Les Irlandais ont dit non !

Les Irlandais ont dit non au traité de Lisbonne voulu par Nicolas Sarkozy et Angela Merkel. Ils l’ont dit massivement et en priorité dans les classes populaires. Cette fois, personne ne peut dire que c’est un vote contre Jacques Chirac qui a été émis, c’est un non à une Europe qui fait peur, qui n’apparaît pas comme ce qu’elle devrait être. Elle devrait être vécue comme un rempart contre la mondialisation, comme une arme pour que l’Europe soit un acteur global et elle est une nouvelle fois perçue comme une menace pour l’identité nationale, comme un outil à détricoter la cohésion sociale nationale.

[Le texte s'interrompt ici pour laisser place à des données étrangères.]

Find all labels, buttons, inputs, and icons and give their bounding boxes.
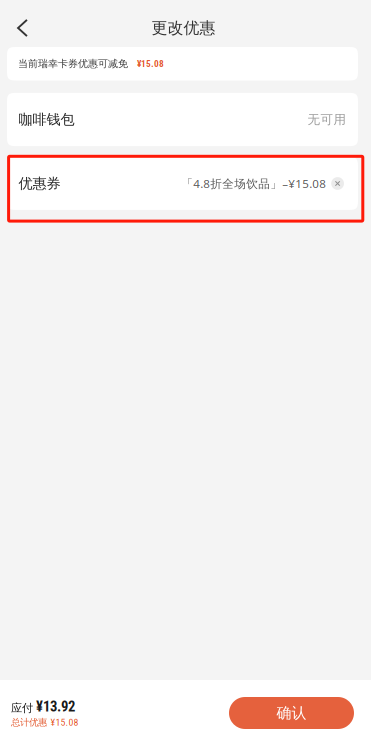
staticText: ¥15.08 — [137, 58, 164, 69]
staticText: 当前瑞幸卡券优惠可减免 — [18, 58, 128, 70]
staticText: 「4.8折全场饮品」–¥15.08 — [181, 176, 326, 191]
staticText: ¥13.92 — [36, 698, 75, 715]
button[interactable]: 确认 — [229, 697, 354, 729]
staticText: 优惠券 — [18, 175, 60, 192]
staticText: 确认 — [276, 704, 306, 722]
button[interactable]: 优惠券 — [0, 153, 371, 224]
staticText: 无可用 — [308, 112, 346, 127]
button[interactable]: Back — [0, 9, 42, 47]
staticText: 总计优惠 — [11, 716, 47, 728]
staticText: 咖啡钱包 — [18, 111, 74, 128]
staticText: 应付 — [11, 701, 33, 715]
staticText: ¥15.08 — [50, 717, 78, 728]
staticText: 更改优惠 — [152, 18, 216, 38]
button[interactable]: 咖啡钱包 — [0, 93, 371, 146]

Le vote irlandais, c’est aussi la démonstration que le principe fondateur de l’Union, celui de la solidarité, n’est pas vécu comme une règle de base par les peuples d’Europe.

Tous, nous devrions être d’accord pour considérer que comme en France et aux Pays-Bas, ce vote démontre le décrochage qu’il y a entre le cours européen tel qu’il se déroule à Bruxelles et auquel participent les gouvernements soutenus par leur Parlement d’une part, et la perception démocratique et sociale telle qu’elle est vécue par les citoyens -et d’abord les plus modestes- d’autre part. Le meilleur moyen d’y répondre, c’est très certainement de clore cette séquence institutionnelle dans laquelle l’Union est maintenant plongée depuis l’échec du traité de Nice en 2000 sous présidence française de Jacques Chirac. Il faut maintenant faire avancer une Europe des projets qui permette d’armer l’Europe face au défi de la mondialisation et de répondre à la triple crise financière, énergétique et écologique ainsi qu’aux aspirations d’une Europe plus sociale, à une Europe qui ne soit pas qu’un marché.


D’une certaine manière cependant, nous ne sommes pas tout fait dans la même situation. Non pas parce que l’Irlande a moins d’habitants que la France, l’Union est une Union des Etats et des peuples qui ne peut être réformée qu’à l’unanimité, mais parce que ce non intervient sur un texte qui a déjà été renégocié et modifié. Dès lors, il faut que les Irlandais disent ce qu’ils veulent, et que sur cette base un aménagement puisse être trouvé. C’est la deuxième fois que l’Irlande dit non à un traité européen mais jusqu’ici, elle n’a pas utilisé les possibilités de dérogation, que d’autres, comme le Danemark ou le Royaume-Uni et la Suède ont utilisé légalement ou de fait. Si on en croit les thèmes les plus entendus dans la campagne, les craintes irlandaises porteraient sur l’avortement, la fiscalité ou la politique étrangère. La fiscalité étant à l’unanimité, on voit mal ce que les Irlandais pourraient exiger de plus, sinon annoncer leur intention de systématiquement faire usage de leur faculté de veto comme le membre de la Commission originaire de leur pays le fait déjà. Sur le droit à l’avortement, s’ils considèrent que la Charte des Droits fondamentaux est une menace, qu’ils fassent comme leurs voisins Britanniques. Sur le service d’action extérieur commun qui doit renforcer la capacité de politique étrangère de l’Union et dont ils semblent craindre qu’il ne menace leur statut de neutralité qui avait été réaffirmé à la suite du non Irlandais au traité de Nice en 2001, rien n’interdit d’imaginer une clause dérogatoire spécifique à l’Irlande.

Mais alors, et c’est également valable pour nos amis britanniques, j’imagine qu’il y a un certain nombre de fonctions (président de la Commission, de l’Union, du Parlement européen pour ne citer que les principales) qu’ils ne pourraient pas prétendre exercer.

Jacques Chirac n’a pas voulu s’occuper des suites du non Français, Nicolas Sarkozy n’a pas voulu consulter les Français. Il devra traiter les suites du non Irlandais.

Il est urgent de faire sauter ce bouchon institutionnel pour nous concentrer sur l’essentiel. Ce non ne doit pas ré-ouvrir des débats dépassés au sein du Parti socialiste français. Ce n’est pas autour des questions institutionnelles que l’Europe retrouvera la confiance des peuples inquiets de la globalisation et des dérèglements qu’elle provoque. Cela signifie aussi que l’on ne peut pas prendre des décisions à Bruxelles ou Strasbourg dans le dos des Européens et contraires à leurs aspirations. Pour cela aussi, dans le prochaine campagne pour les élections européennes, les Socialistes devront dire qui est leur candidat comme Président de la Commission et sur quel projet. Ce serait une contribution utile à la démocratie européenne qui reste à inventer.